Connectivity prerequisites for the published demo are:

• reserve the sandbox via Cisco DevNet Sandbox; Cisco DevNet login supports GitHub, Cisco ID, Google, and Webex accounts
• use the specific sandbox IOS XE on Cat8kv: IOS XE on Cat8kv
• connect with Cisco Secure Client 5 or OpenConnect
• use ansible/inventory.devnet.bootstrap.yml as a template for sandbox bootstrap usernames and passwords from your reservation
• use ansible/inventory.devnet.yml as a template for steady-state rotation with your current break-glass accounts
• for the sandbox deployment model, prefer running vault + syslog + orchestrator directly on the reachable DevBox at 10.10.20.50; this DevBox-oriented configuration was prepared for the IOS XE on Cat8kv sandbox; see docs/DEVBOX_DEPLOYMENT.md
• for the sandbox workflow, clone the repository directly on the DevBox and run both switch bootstrap and Docker deployment there; see docs/DEVBOX_RUNBOOK.md
• for the initial break-glass password on the devices, use PASSCYCLER_INITIAL_IOSXE_PASSWORD and PASSCYCLER_INITIAL_NXOS_PASSWORD in .env.devbox; the DevBox bootstrap helper applies those same values to the devices and Vault
• for easy repeatable updates on the DevBox, use scripts/deploy_devbox.sh
• use scripts/devnet_syslog_relay.py only as a local fallback diagnostic helper when the stack is still running on the laptop

This public release ships placeholder DevNet inventory files in ansible/inventory.devnet.bootstrap.yml and ansible/inventory.devnet.yml. Replace those placeholders with the credentials from your current reservation or lab before testing.
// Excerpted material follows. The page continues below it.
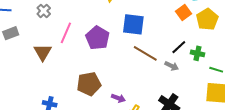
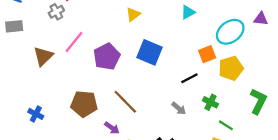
black line: (179, 47) -> (189, 78), moved
brown line: (145, 53) -> (125, 102), moved

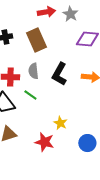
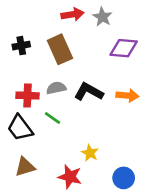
gray semicircle: (33, 71) -> (56, 88), turned 84
black L-shape: (59, 74) -> (89, 92), turned 90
Vault tokens and any non-public credentials must stay out of git.

For the exact sandbox procedure, use docs/DEVBOX_RUNBOOK.md.

Important bootstrap constraint:

• PassCycler must preserve the published static sandbox usernames already present on the devices.
• The bootstrap playbooks only add and maintain the PassCycler break-glass account plus related logging and AAA settings.

Supported Deployment Models

PassCycler maintains two supported deployment variants:

• Cisco DevNet sandbox: deploy the full stack on the sandbox DevBox; see docs/DEVBOX_DEPLOYMENT.md
• Own infrastructure: deploy locally with direct bidirectional reachability between the Docker host and the managed devices; see docs/DEPLOYMENT_VARIANTS.md and ansible/inventory.local.example.yml

Compose entrypoints:

• DevNet sandbox / DevBox: docker compose --env-file .env.devbox.example -f docker-compose.yml -f docker-compose.devbox.yml up -d
• Own infrastructure: docker compose --env-file .env.local.example -f docker-compose.yml -f docker-compose.local.yml up -d

Published UI ports:

• Vault UI/API: 8200/tcp
• Syslog viewer: 8228/tcp

Easy update helpers:

• DevNet sandbox / DevBox: scripts/deploy_devbox.sh
• Own infrastructure: scripts/deploy_local.sh

The DevBox helper prints the Vault URI, the Syslog viewer URI, and the current bootstrap Vault root token after a successful update.

Exact runbooks:

• DevNet sandbox / DevBox: docs/DEVBOX_RUNBOOK.md
• Own infrastructure: docs/OWN_INFRA_RUNBOOK.md

Constraints

• The DevNet sandbox is not exercised automatically from this local scaffold.
• Real Vault tokens and other non-sandbox secrets must stay out of git.
• Cisco IOS XE and NX-OS bootstrap currently use network_cli over SSH for reliability during first-device setup.
• The current NX-OS 9.3(5) sandbox image does not expose local-user password 6 syntax even with feature password encryption aes enabled. PassCycler enables the AES feature but uses the strongest local-user storage that the platform CLI actually supports.
• The DevNet demo bootstrap also disables NX-OS password strength-check so the seeded break-glass password from .env.devbox can be applied deterministically during the sandbox baseline.
• Per-device Vault aliases do not change the fact that a shared group password grants access to the whole group. Strong isolation requires per-device passwords, which remain out of scope for v1.